> What to work on
The whole listing below should be retyped exactly, without any images.

> Supplied material
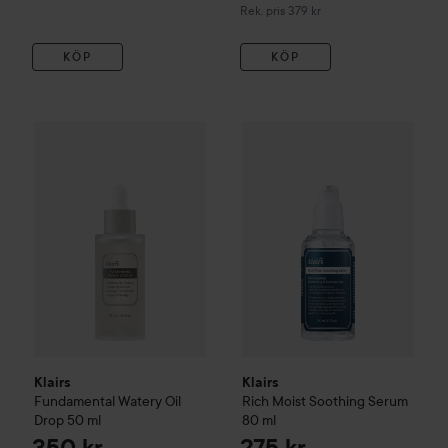
Rekommenderat pris 379 kr
Rek. pris 379 kr
KÖP
KÖP
350 kr
Klairs
Fundamental
Watery Oil Drop
Klairs
50 ml
Rich Moist Soothing
Ser
Rekommenderat pris 439 kr
Klairs
Klairs
Fundamental
Watery Oil
Rich Moist Soothing
Serum
Drop
50 ml
80 ml
350 kr
275 kr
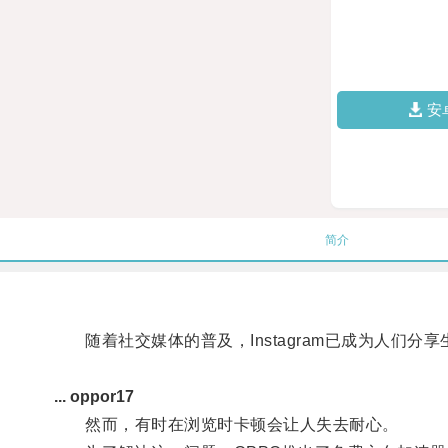
安
简介
随着社交媒体的普及，Instagram已成为人们分
... oppor17
然而，有时在浏览时卡顿会让人失去耐心。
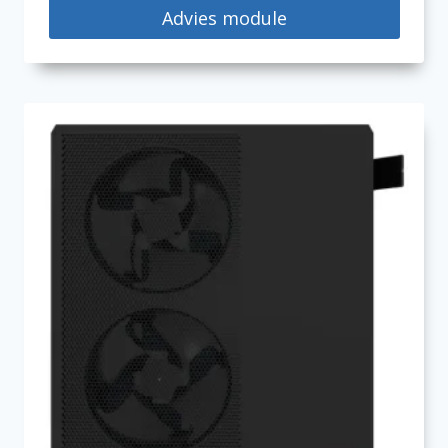
Advies module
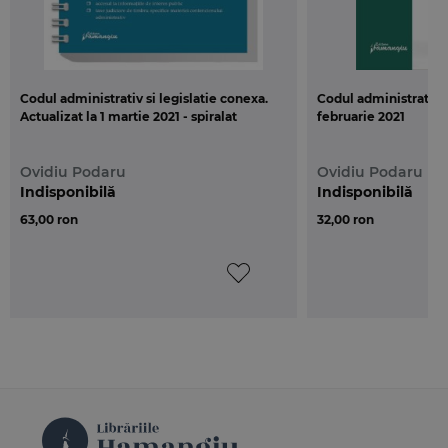
Codul administrativ si legislatie conexa.
Codul administrativ. 
Actualizat la 1 martie 2021 - spiralat
februarie 2021
Ovidiu Podaru
Ovidiu Podaru
Indisponibilă
Indisponibilă
63,00 ron
32,00 ron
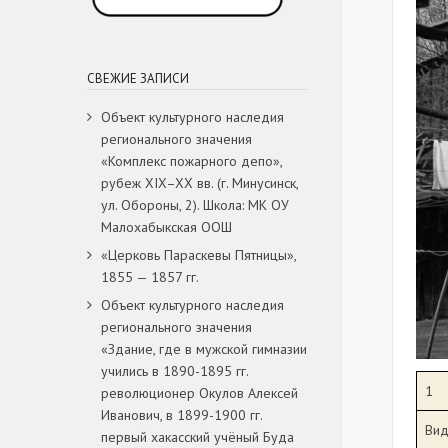
СВЕЖИЕ ЗАПИСИ
Объект культурного наследия
регионального значения
«Комплекс пожарного депо»,
рубеж XIX–XX вв. (г. Минусинск,
ул. Обороны, 2). Школа: МК ОУ
Малохабыкская ООШ
«Церковь Параскевы Пятницы»,
1855 — 1857 гг.
Объект культурного наследия
регионального значения
«Здание, где в мужской гимназии
учились в 1890-1895 гг.
1
революционер Окулов Алексей
Иванович, в 1899-1900 гг.
Вид
первый хакасский учёный Буда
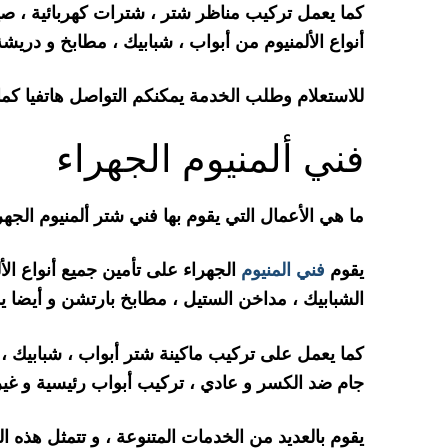
كما يعمل تركيب مناظر شتر ، شترات كهربائية ، صي
أنواع الألمنيوم من أبواب ، شبابيك ، مطابخ و دريشة
للاستعلام وطلب الخدمة يمكنكم التواصل هاتفيا كم
فني ألمنيوم الجهراء
ما هي الأعمال التي يقوم بها فني شتر ألمنيوم الجهر
يقوم
فني المنيوم
الجهراء على تأمين جميع أنواع الأل
الشبابيك ، مداخن الستيل ، مطابخ بارتشن و أيضا يد
كما يعمل على تركيب ماكينة شتر أبواب ، شبابيك ،
جام ضد الكسر و عادي ، تركيب أبواب رئيسية و غيره
يقوم بالعديد من الخدمات المتنوعة ، و تتمثل هذه 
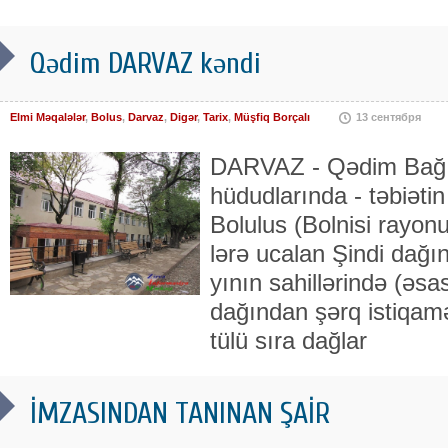
Qədim DARVAZ kəndi
Elmi Məqalələr
,
Bolus
,
Darvaz
,
Digər
,
Tarix
,
Müşfiq Borçalı
13 сентября
DARVAZ - Qədim Bağ B
hüdudlarında - tə­biə­ti
Bolulus (Bolnisi ra­yonu
lərə ucalan Şindi da­ğ
yının sahil­lərində (əsa
dağın­dan şərq isti­qa­m
tülü sıra dağlar
İMZASINDAN TANINAN ŞAİR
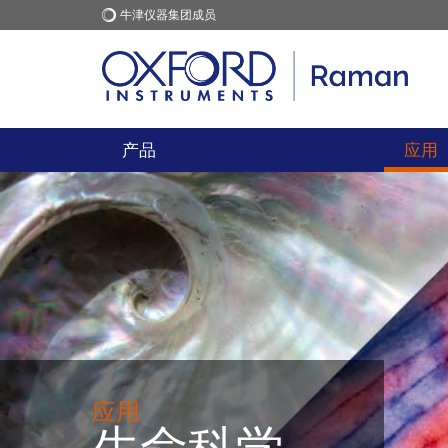
牛津仪器集团成员
牛津仪器
应用
产品
应用
应用
生命科学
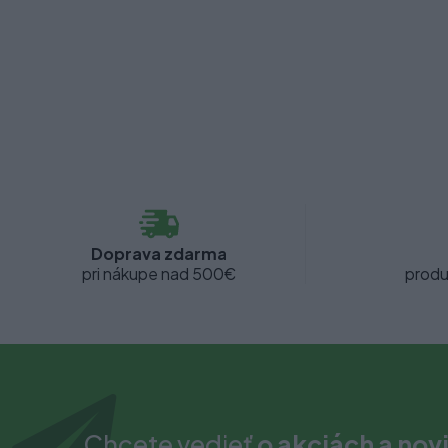
Doprava zdarma
pri nákupe nad 500€
produ
Chcete vedieť
o akciách a nov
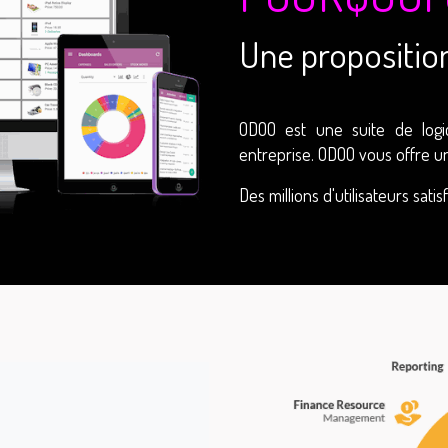
Une propositio
ODOO est une suite de logi
entreprise. ODOO vous offre u
Des millions d'utilisateurs sati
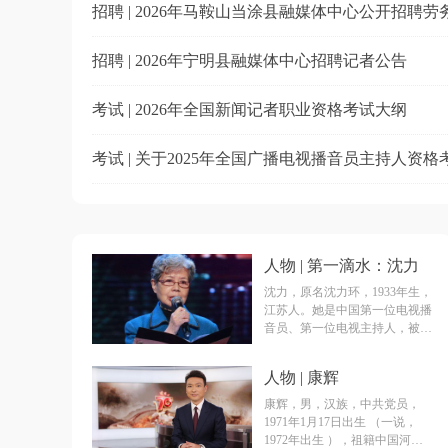
招聘 | 2026年马鞍山当涂县融媒体中心公开招聘
招聘 | 2026年宁明县融媒体中心招聘记者公告
考试 | 2026年全国新闻记者职业资格考试大纲
人物 | 第一滴水：沈力
沈力，原名沈力环，1933年生，
江苏人。她是中国第一位电视播
音员、第一位电视主持人，被尊
称为中国电视播音主持的“第一
滴水”。2020年7月28日，沈力因
人物 | 康辉
病在京逝世，享年87岁。
康辉，男，汉族，中共党员，
1971年1月17日出生 （一说，
1972年出生 ），祖籍中国河北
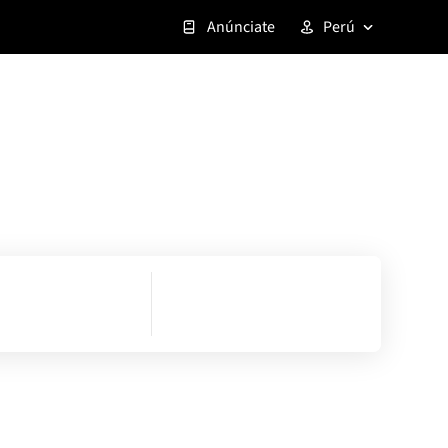
Anúnciate
Perú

> Task response
Rekommenderat pris 379 kr
Rek. pris 379 kr
KÖP
KÖP
350 kr
Klairs
Fundamental
Watery Oil Drop
Klairs
50 ml
Rich Moist Soothing
Ser
Rekommenderat pris 439 kr
Klairs
Klairs
Fundamental
Watery Oil
Rich Moist Soothing
Serum
Drop
50 ml
80 ml
350 kr
275 kr
安
简介
随着社交媒体的普及，Instagram已成为人们分
... oppor17
然而，有时在浏览时卡顿会让人失去耐心。
Advies module
Codul administrativ si legislatie conexa.
Codul administrativ. 
Actualizat la 1 martie 2021 - spiralat
februarie 2021
Ovidiu Podaru
Ovidiu Podaru
Indisponibilă
Indisponibilă
63,00 ron
32,00 ron
СВЕЖИЕ ЗАПИСИ
Объект культурного наследия
регионального значения
«Комплекс пожарного депо»,
рубеж XIX–XX вв. (г. Минусинск,
ул. Обороны, 2). Школа: МК ОУ
Малохабыкская ООШ
«Церковь Параскевы Пятницы»,
1855 — 1857 гг.
Объект культурного наследия
регионального значения
«Здание, где в мужской гимназии
учились в 1890-1895 гг.
1
революционер Окулов Алексей
Иванович, в 1899-1900 гг.
Вид
первый хакасский учёный Буда
كما يعمل تركيب مناظر شتر ، شترات كهربائية ، صي
أنواع الألمنيوم من أبواب ، شبابيك ، مطابخ و دريشة
للاستعلام وطلب الخدمة يمكنكم التواصل هاتفيا كم
فني ألمنيوم الجهراء
ما هي الأعمال التي يقوم بها فني شتر ألمنيوم الجهر
يقوم
فني المنيوم
الجهراء على تأمين جميع أنواع الأل
الشبابيك ، مداخن الستيل ، مطابخ بارتشن و أيضا يد
كما يعمل على تركيب ماكينة شتر أبواب ، شبابيك ،
جام ضد الكسر و عادي ، تركيب أبواب رئيسية و غيره
يقوم بالعديد من الخدمات المتنوعة ، و تتمثل هذه 
Qədim DARVAZ kəndi
Elmi Məqalələr
,
Bolus
,
Darvaz
,
Digər
,
Tarix
,
Müşfiq Borçalı
13 сентября
DARVAZ - Qədim Bağ B
hüdudlarında - tə­biə­ti
Bolulus (Bolnisi ra­yonu
lərə ucalan Şindi da­ğ
yının sahil­lərində (əsa
dağın­dan şərq isti­qa­m
tülü sıra dağlar
İMZASINDAN TANINAN ŞAİR
牛津仪器集团成员
牛津仪器
应用
产品
应用
应用
生命科学
Doprava zdarma
pri nákupe nad 500€
produ
Chcete vedieť
o akciách a nov
Une propositio
ODOO est une suite de logi
entreprise. ODOO vous offre u
Des millions d'utilisateurs sati
招聘 | 2026年马鞍山当涂县融媒体中心公开招聘
招聘 | 2026年宁明县融媒体中心招聘记者公告
考试 | 2026年全国新闻记者职业资格考试大纲
人物 | 第一滴水：沈力
沈力，原名沈力环，1933年生，
江苏人。她是中国第一位电视播
音员、第一位电视主持人，被尊
称为中国电视播音主持的“第一
滴水”。2020年7月28日，沈力因
人物 | 康辉
病在京逝世，享年87岁。
康辉，男，汉族，中共党员，
1971年1月17日出生 （一说，
1972年出生 ），祖籍中国河北
Anúnciate
Perú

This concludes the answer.